Thanks for the quick reply MisterAnderson. I came across your message in another thread earlier that mentioned stream compaction and that got me looking into scan but I couldn’t quite see how it would work with my problem.

After reading over some of the other posts you provided however, I feel I have a better understanding…so thanks for that!

The way I see the stream compaction working out in my case is:

1) Launch processing kernel

results in out = [1 1 0 0 1 0 1 1 0 0 0 1] for example

2) Launch scan kernel

outA = [1 2 2 2 3 3 4 5 5 5 5 6]

3) Launch compaction kernel…something like

outIndex = blockIdx.x * blockDim.x + threadIdx.x;

if( out[outIndex] == 1)

{

	int indexToStoreIn = OutA[blockIdx.x * blockDim.x + threadIdx.x] -1;

	out[indexToStoreIn]= outIndex;

}

I guess the compaction and scan could be combined into a single kernel where the indices of ‘out’ that are scanned by the current block are then compacted by the same block…

I still have to find a way to determine the number of blocks for the next stage and get it back to the CPU.

The way I see it, I can

  1. find max(outA) by having the block processing the last elements for the scan also do a reduction

  2. use an atomicAdd to a global variable anytime a block sets out to 1 but that will probably be slower…

Do you believe stream compaction is the best solution out of everything listed above? Do you think the extra time required to do the stream compaction and max calculation would outweigh the overhead of launching the same number of blocks every time (if most of them eventually ended up returning immediately?)

If I go with this method, would zero-copy will be the best possible way for the host to read the number of blocks for the next stage?

Thanks again for your time and assistance.

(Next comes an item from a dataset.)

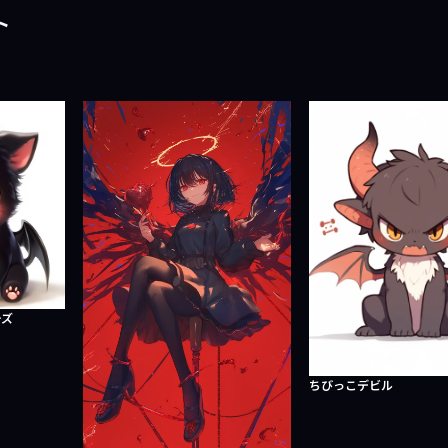
ト
ーズ
ちびっこデビル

A reduction will definitely be faster.

I’m afraid only a benchmark will really tell. And it will depend on how many elements are to be removed. The stream compaction definitely has an overhead and the tipping point for better performance will depend on the number of elements removed, the amount of wasted time processing them and the time it takes to do the stream compaction.

tmurray would say yes. I don’t actually have a zero-copy capable machine handy to try out so I haven’t benchmarked it myself.

Thanks again for your input MisterAnderson, I’ll give this a shot and report back on the results!

You might consider using Thrust in your application. Thrust provides several functions for stream compaction and reduction operations.

All you need to do is #include the necessary header files, so it should be easy to integrate Thrust with your existing source code.

If you provide a little more information/code I can show you how to solve your problem w/ Thrust.